Il secondo contributo ce lo fornisce il produttore e arrangiatore inglese Geoff Westley, col quale Battisti incise Una donna per amico, 1978, e Una giornata uggiosa, 1980. Non uno qualsiasi, ma uno che aveva partecipato a qualche tour dei Bee Gees. Leggete cosa dice : “…con lui avevamo cominciato a lavorare insieme a Londra. Arriva il mio amico Frank Musker che mi spiegò quanto fosse importante Lucio in Italia. -Lo considerano un incrocio tra Bob Dylan e John Lennon…- Io cascai dalle nuvole, non sapevo del suo successo, in quei tre mesi Lucio non mi aveva detto quasi nulla di sé né si era vantato del suo successo. Un comportamento che non ho ritrovato in nessun altro dei suoi colleghi”.

Il terzo pensiero è di Alberto Radius, oggi 75 anni, un famoso strepitoso chitarrista che ha lavorato con lui, con i Quelli e poi con la Formula 3. Dice : “Ho un solo dispiacere: mi è capitato di sentire una trentina di suoi brani in finto inglese, mai incisi, che mi sembravano una gioia. Di questi pezzi purtroppo non potremo mai sapere niente altro di quello che ricordo io, perché Lucio non c’è più. Erano ancora una volta, un segno di genialità, istintiva, immediata. Peccato”. Si dice che la moglie di Battisti, Maria Grazia Veronese, non intenda pubblicare tutto il materiale inedito che ha a casa per la semplice ragione che Lucio non avrebbe voluto. Chi è il venale, in questa storia?

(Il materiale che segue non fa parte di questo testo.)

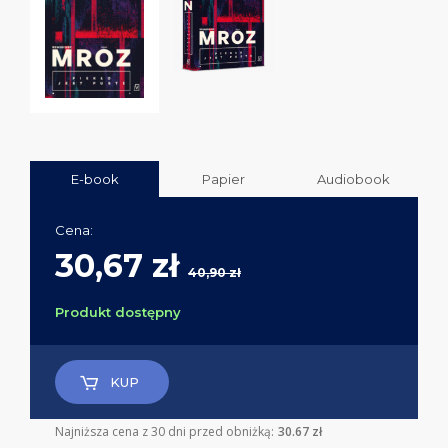
E-book
Papier
Audiobook
Cena:
30,67 zł
40,90 zł
Produkt dostępny
KUP
Najniższa cena z 30 dni przed obniżką:
30.67 zł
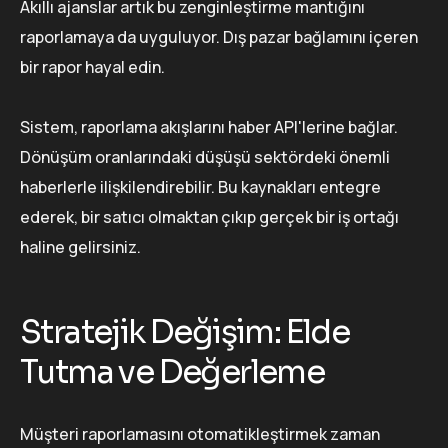
Akıllı ajanslar artık bu zenginleştirme mantığını
raporlamaya da uyguluyor. Dış pazar bağlamını içeren
bir rapor hayal edin.
Sistem, raporlama akışlarını haber API'lerine bağlar.
Dönüşüm oranlarındaki düşüşü sektördeki önemli
haberlerle ilişkilendirebilir. Bu kaynakları entegre
ederek, bir satıcı olmaktan çıkıp gerçek bir iş ortağı
haline gelirsiniz.
Stratejik Değişim: Elde
Tutma ve Değerleme
Müşteri raporlamasını otomatikleştirmek zaman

Una volta, a Firenze, nel 1970, nel negozio di dischi Ricordi dove andavo sempre, incontrai Radius che quell’anno accompagnava in tournee Lucio (era anche uscito l’album Dies irae dei Formula 3) e così gli chiesi di spiegarmi questo Battisti (l’anno prima a Sanremo era arrivato nono). Radius mi diede subito del tu e mi disse: “Lo sai che ti dico? E’ un genio assoluto”.